Et puis il y a les réseaux sociaux partagés entre ceux qui aiment d’un côté (assez peu nombreux, il est vrai) et plus majoritairement ceux qui n’aiment pas. Et entre les deux, comme toujours, il y a les schtroumpfs à lunettes (oui, des schtroumpfettes aussi), les moralisateurs, celles et ceux qui voudraient nous interdire de gueuler en rond, de ceux qui viennent vous balancer des argument aussi définitifs que « t’es qui toi d’abord pour juger Depardon ? » Moi, je ne juge pas Depardon. Je regarde un cliché et je dis si ça me parle ou pas, mais finalement le problème n’est pas là. Le problème c’est juste au fond ce putain d’ego qui vous pourrit le groove et on revient encore et toujours à l’essentiel, à ce petit plaisir égoïste et solitaire qu’est la photographie, à ce don de soi, à cette vision des choses, des gens. Aimez-vous, faites des photos qui vous semblent jolies, qui vous ressemblent et ne vous préoccupez pas trop du regard des autres. Et puis, tout compte fait, la photo du Président a, à mes yeux, une grande qualité, au delà de sa simplicité, de sa normalité, de son classicisme y compris dans le format carré. Elle est la vision d’un photographe qui a passé sa vie entière à capturer, avec un regard pétri d’humanité et de simplicité, les gens.

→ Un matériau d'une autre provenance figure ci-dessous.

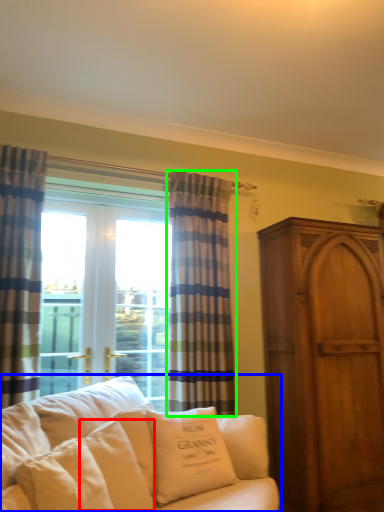 Question: Based on their relative distances, which object is farther from pillow (highlighted by a red box)? Choose from studio couch (highlighted by a blue box) and curtain (highlighted by a green box).

Choices:
 (A) studio couch
 (B) curtain

Answer: (B)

Un nom associé aux deux agences parmi les plus prestigieuses qui soient, Gamma puis Magnum. Mais surtout Depardon, qui vient du monde paysan, a gardé toute sa vie ce bon sens de la terre, récompensé par le prix Louis-Delluc pour son film « Profils paysans ». Alors, avec le recul, le choix de Depardon n’était certainement pas anecdotique. Parce que la grande qualité de cette image, quand on la regarde, c’est qu’on sait instinctivement que c’est du Depardon. Quelque chose me dit qu’un jour peut-être, sans aucun doute, l’histoire rendra justice à Raymond Depardon sur la valeur d’un cliché trop vite consommé, à une époque où les réseaux sociaux régnaient en maître de l’image banale.
• photo officielle de François HOLLANDE, Président de la République par Raymond DEPARDON, photographe. Source : site officiel de la Présidence de la République.